官民ファンドの大半は12年末の安倍政権発足後に各省庁が主導して誕生した。ベンチャー支援や日本文化・インフラの輸出促進といった政策目的を掲げ、企業や事業に投融資する。保有株の売却などで最終的には各ファンドごとに利益を確保することを目指している。

検査院は今回、14ある官民ファンドに対して初めて横断的な検査を実施した。各ファンドの個別の投融資額や回収額を調べ、投資中の案件については出資先の純資産などをもとに時価評価額を独自に試算した。その結果、17年3月末時点では6つのファンドで回収額と保有株などの評価額の合計が投融資額を下回り、損失状態となっていた。

このうち海外需要開拓支援機構(クールジャパン機構)は17件、約310億円の投融資で約44億円の損失が生じていた。大学発ベンチャーを支援する官民イノベーションプログラムも4事業合計で約13億円のマイナス。農林漁業、インフラ輸出を支援する各ファンドのほか、中小企業基盤整備機構と科学技術振興機構(JST)のファンドも損失となった。

最大の産業革新機構は114件を手がけ、1兆2483億円の利益となった。半導体大手ルネサスエレクトロニクスの含み益が大きいとみられるがベンチャー投資は多くの案件で苦戦している。
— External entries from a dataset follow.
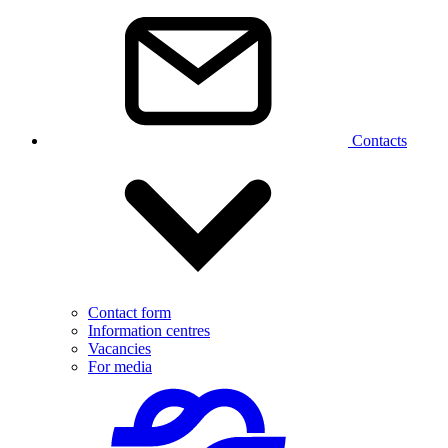
Contacts
Contact form
Information centres
Vacancies
For media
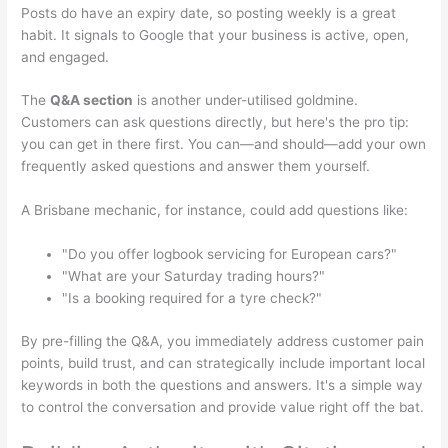
Posts do have an expiry date, so posting weekly is a great
habit. It signals to Google that your business is active, open,
and engaged.
The
Q&A section
is another under-utilised goldmine.
Customers can ask questions directly, but here's the pro tip:
you can get in there first. You can—and should—add your own
frequently asked questions and answer them yourself.
A Brisbane mechanic, for instance, could add questions like:
"Do you offer logbook servicing for European cars?"
"What are your Saturday trading hours?"
"Is a booking required for a tyre check?"
By pre-filling the Q&A, you immediately address customer pain
points, build trust, and can strategically include important local
keywords in both the questions and answers. It's a simple way
to control the conversation and provide value right off the bat.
保有株の時価は企業の成長やファンドの支援の巧拙次第で今後大きく変動する可能性があり、新規の投資案件も増えていく。検査院も「損益を評価するには早い段階」と言及しているが、あえて公表したのは各ファンドが10~20年程度の設置期間を終えるまで、運用実態が外部から見えないまま損失を膨らませるリスクを防ぐ狙いがある。

政府は革新機構の期限を34年3月末まで9年間延長し、他の官民ファンドを傘下に置けるようにする組織改編を準備している。同じ経済産業省所管のクールジャパン機構との統合を視野に入れるが、今後は省庁をまたぐ再編も含め、苦戦するファンドの整理や統廃合が課題になりそうだ。